TASK TO CARRY OUT
A precise reproduction of every record below is needed, minus the pictures.

[Entries taken from a collection]
%%
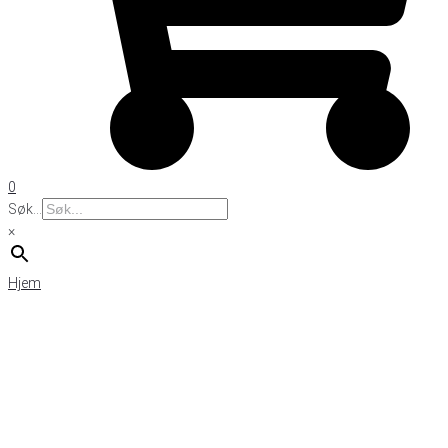
0
Søk...
×
Hjem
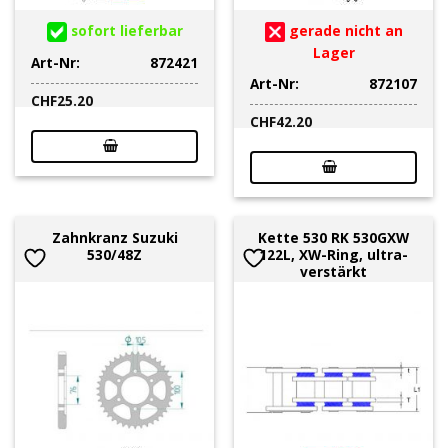
sofort lieferbar
gerade nicht an
Lager
Art-Nr:
872421
Art-Nr:
872107
CHF
25.20
CHF
42.20
Zahnkranz Suzuki
Kette 530 RK 530GXW
530/48Z
122L, XW-Ring, ultra-
verstärkt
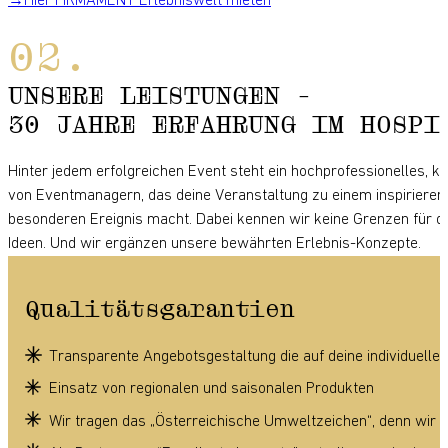
Hier FIRMAMENT Erlebniswelt mieten
UNSERE LEISTUNGEN -
30 JAHRE ERFAHRUNG IM HOSPI
Hinter jedem erfolgreichen Event steht ein hochprofessionelles, k
von Eventmanagern, das deine Veranstaltung zu einem inspirieren
besonderen Ereignis macht. Dabei kennen wir keine Grenzen für d
Ideen. Und wir ergänzen unsere bewährten Erlebnis-Konzepte.
Qualitätsgarantien
Transparente Angebotsgestaltung die auf deine individuelle
Einsatz von regionalen und saisonalen Produkten
Wir tragen das
„Österreichische
Umweltzeichen“
, denn wir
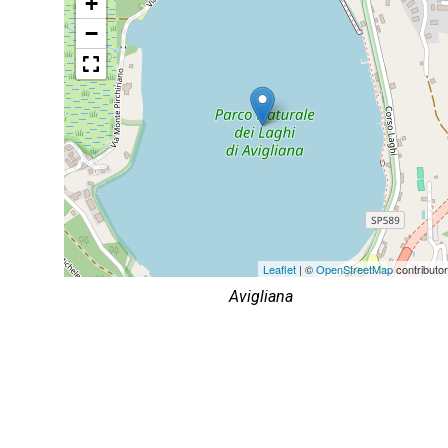
+
−
Leaflet
| ©
OpenStreetMap
contributo
Avigliana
%%
TASK ANSWER
0
Søk...
×
Hjem
sofort lieferbar
gerade nicht an
Lager
Art-Nr:
872421
Art-Nr:
872107
CHF
25.20
CHF
42.20
Zahnkranz Suzuki
Kette 530 RK 530GXW
530/48Z
122L, XW-Ring, ultra-
verstärkt
Hier FIRMAMENT Erlebniswelt mieten
UNSERE LEISTUNGEN -
30 JAHRE ERFAHRUNG IM HOSPI
Hinter jedem erfolgreichen Event steht ein hochprofessionelles, k
von Eventmanagern, das deine Veranstaltung zu einem inspirieren
besonderen Ereignis macht. Dabei kennen wir keine Grenzen für d
Ideen. Und wir ergänzen unsere bewährten Erlebnis-Konzepte.
Qualitätsgarantien
Transparente Angebotsgestaltung die auf deine individuelle
Einsatz von regionalen und saisonalen Produkten
Wir tragen das
„Österreichische
Umweltzeichen“
, denn wir
+
−
Leaflet
| ©
OpenStreetMap
contributo
Avigliana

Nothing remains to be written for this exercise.